Una fanteria cristiana molto più numerosa, dotata di morioni e corazzine, armata di archibugio e istruita tatticamente a trarre il massimo vantaggio dalla potenza di fuoco e dal riparo delle pavesate prima di venire al corpo a corpo con la spada, godeva di un vantaggio incolmabile rispetto a una truppa nemica nettamente inferiore di numero, che usava l’arco forse più dell’archibugio, e completamente sprovvista di ripari e armature.
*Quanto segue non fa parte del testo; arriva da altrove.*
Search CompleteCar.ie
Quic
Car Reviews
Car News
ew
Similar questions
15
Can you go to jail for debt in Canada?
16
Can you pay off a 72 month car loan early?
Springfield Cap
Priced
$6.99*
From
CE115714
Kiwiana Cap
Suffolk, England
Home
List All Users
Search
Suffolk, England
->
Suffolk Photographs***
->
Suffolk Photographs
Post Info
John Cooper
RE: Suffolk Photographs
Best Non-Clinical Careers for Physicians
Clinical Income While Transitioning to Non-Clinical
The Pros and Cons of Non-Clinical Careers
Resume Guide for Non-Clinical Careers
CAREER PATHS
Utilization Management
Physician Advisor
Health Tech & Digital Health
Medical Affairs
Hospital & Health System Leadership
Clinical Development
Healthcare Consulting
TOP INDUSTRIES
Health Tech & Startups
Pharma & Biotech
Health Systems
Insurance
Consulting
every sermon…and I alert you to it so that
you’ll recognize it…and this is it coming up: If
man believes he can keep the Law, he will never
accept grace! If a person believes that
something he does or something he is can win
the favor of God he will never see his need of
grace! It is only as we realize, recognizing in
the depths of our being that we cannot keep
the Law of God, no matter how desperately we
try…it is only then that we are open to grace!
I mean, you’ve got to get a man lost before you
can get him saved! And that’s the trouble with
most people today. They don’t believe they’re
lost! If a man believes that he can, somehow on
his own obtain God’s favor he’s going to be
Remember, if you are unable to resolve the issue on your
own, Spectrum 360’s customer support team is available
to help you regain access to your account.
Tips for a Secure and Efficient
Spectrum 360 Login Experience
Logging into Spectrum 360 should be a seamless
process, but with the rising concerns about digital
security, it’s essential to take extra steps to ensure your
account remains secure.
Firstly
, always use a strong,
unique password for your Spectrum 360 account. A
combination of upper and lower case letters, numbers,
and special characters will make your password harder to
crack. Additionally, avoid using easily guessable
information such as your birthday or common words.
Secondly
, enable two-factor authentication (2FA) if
Lo sottolinea chiaramente il Paruta, osservando che

combattevano i nostri armati, contra i disarmati: e ove i Turchi, adoperando i più di loro l’arco e le freccie, lasciavano a’ nostri, feriti con esse, forze da poter ancora combattere, i colpi de’ nostri archibugieri erano tutti mortali; né per la frequenza de’ tiri perdevano il vigore, come avveniva a’ nemici, fiaccandosi col tirar frequente l’arco, e la mano.

Un altro cronista veneziano, il Tiepolo, dopo aver osservato che si combatté «usando i turchi più le freccie [...] et cristiani più senza comparatione l’arcobuso», conclude che ovviamente dopo un duello combattuto a questo modo le galere turche finivano per trovarsi semivuote; «et dapoi che in alcuna galera si vedevano mancar gli uomini abbattuti, si saliva colle spade et altre armi curte sopra di quella et ammazzando o facendo prigioni quei che restavano, si finiva di conquistarla»23.
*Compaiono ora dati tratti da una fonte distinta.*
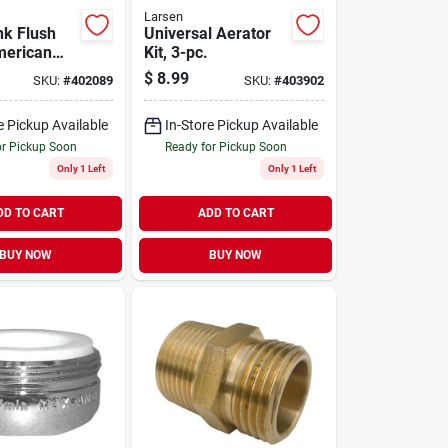
Larsen
nk Flush
Universal Aerator
merican
Kit, 3-pc.
, Chrome,
$
8.99
SKU:
#
402089
SKU:
#
403902
e Pickup Available
In-Store Pickup Available
or Pickup Soon
Ready for Pickup Soon
Only 1 Left
Only 1 Left
DD TO CART
ADD TO CART
BUY NOW
BUY NOW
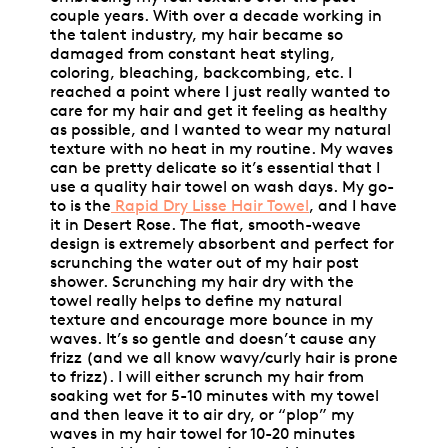
couple years. With over a decade working in
the talent industry, my hair became so
damaged from constant heat styling,
coloring, bleaching, backcombing, etc. I
reached a point where I just really wanted to
care for my hair and get it feeling as healthy
as possible, and I wanted to wear my natural
texture with no heat in my routine. My waves
can be pretty delicate so it’s essential that I
use a quality hair towel on wash days. My go-
to is the
Rapid Dry Lisse Hair Towel
, and I have
it in Desert Rose. The flat, smooth-weave
design is extremely absorbent and perfect for
scrunching the water out of my hair post
shower. Scrunching my hair dry with the
towel really helps to define my natural
texture and encourage more bounce in my
waves. It’s so gentle and doesn’t cause any
frizz (and we all know wavy/curly hair is prone
to frizz). I will either scrunch my hair from
soaking wet for 5-10 minutes with my towel
and then leave it to air dry, or “plop” my
waves in my hair towel for 10-20 minutes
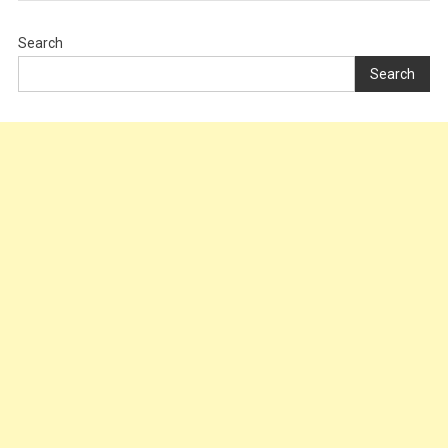
Search
Search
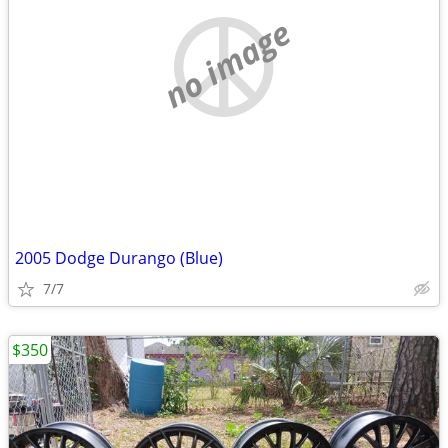
no image
2005 Dodge Durango (Blue)
7/7
$350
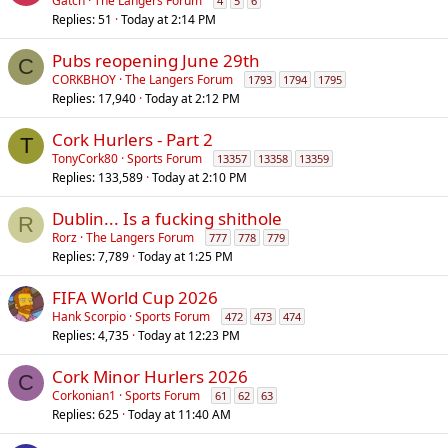
o
Gatch
The Langers Forum
4
5
6
Replies
51
Today at 2:14 PM
l
l
Pubs reopening June 29th
C
CORKBHOY
The Langers Forum
1793
1794
1795
Replies
17,940
Today at 2:12 PM
Cork Hurlers - Part 2
T
TonyCork80
Sports Forum
13357
13358
13359
Replies
133,589
Today at 2:10 PM
Dublin... Is a fucking shithole
R
Rorz
The Langers Forum
777
778
779
Replies
7,789
Today at 1:25 PM
FIFA World Cup 2026
Hank Scorpio
Sports Forum
472
473
474
Replies
4,735
Today at 12:23 PM
Cork Minor Hurlers 2026
C
Corkonian1
Sports Forum
61
62
63
Replies
625
Today at 11:40 AM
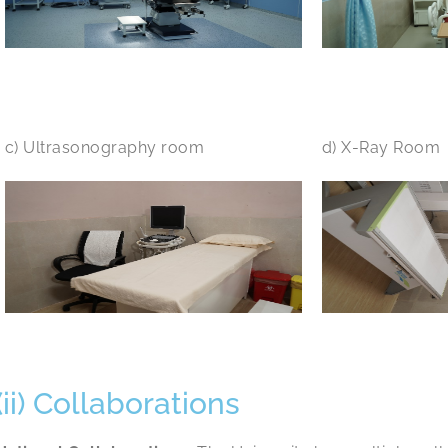
c) Ultrasonography room
d) X-Ray Room
(ii) Collaborations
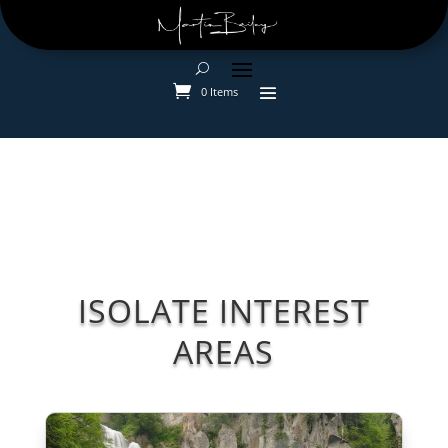
0 Items
ISOLATE INTEREST
AREAS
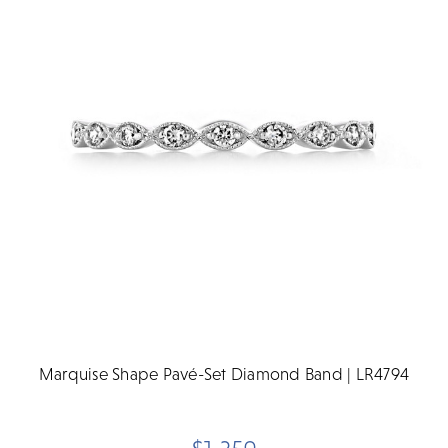
Marquise Shape Pavé-Set Diamond Band | LR4794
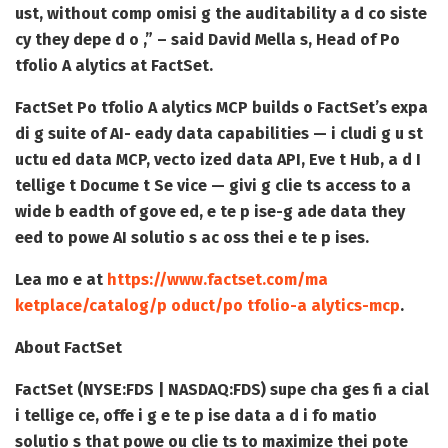
ust, without comp omisi g the auditability a d co siste
cy they depe d o ,” – said David Mella s, Head of Po
tfolio A alytics at FactSet.
FactSet Po tfolio A alytics MCP builds o FactSet’s expa
di g suite of AI- eady data capabilities — i cludi g u st
uctu ed data MCP, vecto ized data API, Eve t Hub, a d I
tellige t Docume t Se vice — givi g clie ts access to a
wide b eadth of gove ed, e te p ise-g ade data they
eed to powe AI solutio s ac oss thei e te p ises.
Lea mo e at
https://www.factset.com/ma
ketplace/catalog/p oduct/po tfolio-a alytics-mcp
.
About FactSet
FactSet (NYSE:FDS | NASDAQ:FDS) supe cha ges fi a cial
i tellige ce, offe i g e te p ise data a d i fo matio
solutio s that powe ou clie ts to maximize thei pote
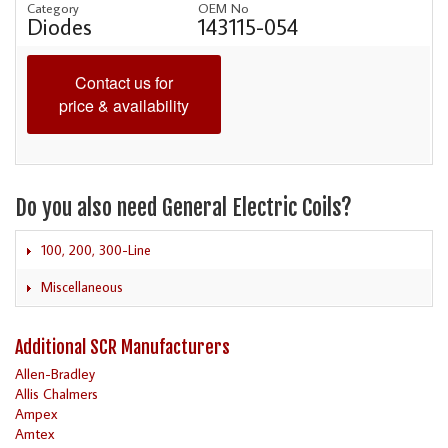
Category
OEM No
Diodes
143115-054
Contact us for
price & availability
Do you also need General Electric Coils?
100, 200, 300-Line
Miscellaneous
Additional SCR Manufacturers
Allen-Bradley
Allis Chalmers
Ampex
Amtex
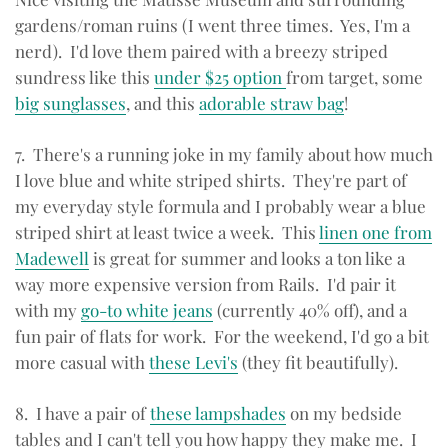
gardens/roman ruins (I went three times. Yes, I'm a
nerd). I'd love them paired with a breezy striped
sundress like this
under $25 option
from target, some
big sunglasses
, and this
adorable straw bag
!
7. There's a running joke in my family about how much
I love blue and white striped shirts. They're part of
my everyday style formula and I probably wear a blue
striped shirt at least twice a week. This
linen one from
Madewell
is great for summer and looks a ton like a
way more expensive version from Rails. I'd pair it
with my
go-to white jeans
(currently 40% off), and a
fun pair of flats for work. For the weekend, I'd go a bit
more casual with
these Levi's
(they fit beautifully).
8. I have a pair of
these lampshades
on my bedside
tables and I can't tell you how happy they make me. I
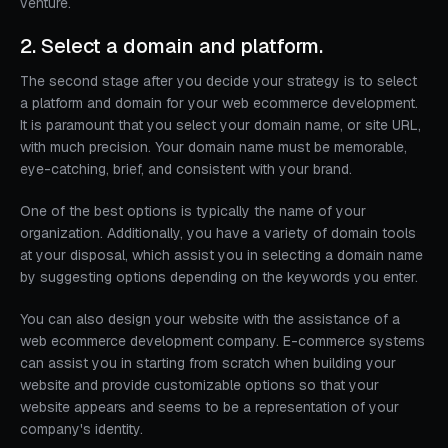
venture.
2. Select a domain and platform.
The second stage after you decide your strategy is to select
a platform and domain for your web ecommerce development.
It is paramount that you select your domain name, or site URL,
with much precision. Your domain name must be memorable,
eye-catching, brief, and consistent with your brand.
One of the best options is typically the name of your
organization. Additionally, you have a variety of domain tools
at your disposal, which assist you in selecting a domain name
by suggesting options depending on the keywords you enter.
You can also design your website with the assistance of a
web ecommerce development company. E-commerce systems
can assist you in starting from scratch when building your
website and provide customizable options so that your
website appears and seems to be a representation of your
company's identity.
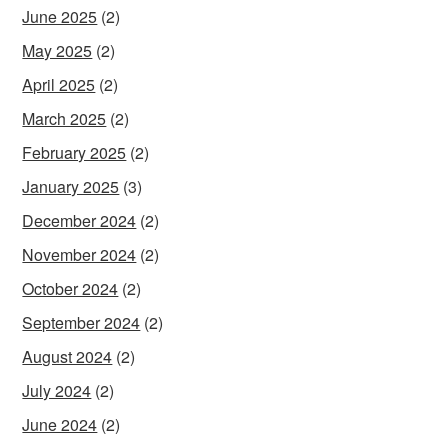
June 2025
(2)
May 2025
(2)
April 2025
(2)
March 2025
(2)
February 2025
(2)
January 2025
(3)
December 2024
(2)
November 2024
(2)
October 2024
(2)
September 2024
(2)
August 2024
(2)
July 2024
(2)
June 2024
(2)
La dinamica della battaglia di Lepanto, insomma, appare paurosamente semplice, e inevitabile il suo risultato, sebbene i comandanti in mare, quel mattino, non potessero esserne così certi. Gli uomini di mare turchi che sopravvissero alla catastrofe, quanto a loro, non ebbero nessun dubbio sulle sue motivazioni. Già nel 1573, un anno e mezzo dopo Lepanto, il Garzoni andato a Costantinopoli a negoziare la pace scoprì che i turchi fabbricavano archibugi a ritmi forsennati, grazie al ferro delle miniere di Valacchia e Moldavia: «in sei mesi che io sono stato in Costantinopoli, ne hanno fatti più di sessanta mila [...] ed hanno dato principio a farne in tanta quantità dopo la rotta dell’armata, che è uno stupore, essendo ben chiari del servigio degli archi e delle freccie». Gli ordini spediti dalla Porta ai sangiacchi delle province intimavano di provvedere affinché tutti i loro sipahi imparassero il maneggio dell’archibugio, e la composizione della manga era ora prevista ufficialmente a due archibugieri e un arciere. Tutti coloro che sapevano usare l’archibugio vennero invitati a presentarsi volontari; ai sudditi cristiani fu intimato di consegnare quelli che possedevano, sotto pena della galera. La flotta ricostruita l’anno dopo Lepanto imbarcava, secondo lo stupefatto ambasciatore francese, «venticinquemila archibugieri, cosa che non si è mai vista in quest’impero. Uluç Alì, che è il loro generale, ha insegnato ai turchi a lasciare a casa i loro archi, dicendo che ha fatto questa pratica nell’ultima battaglia di Lepanto». La lezione era stata imparata, ma a caro prezzo24.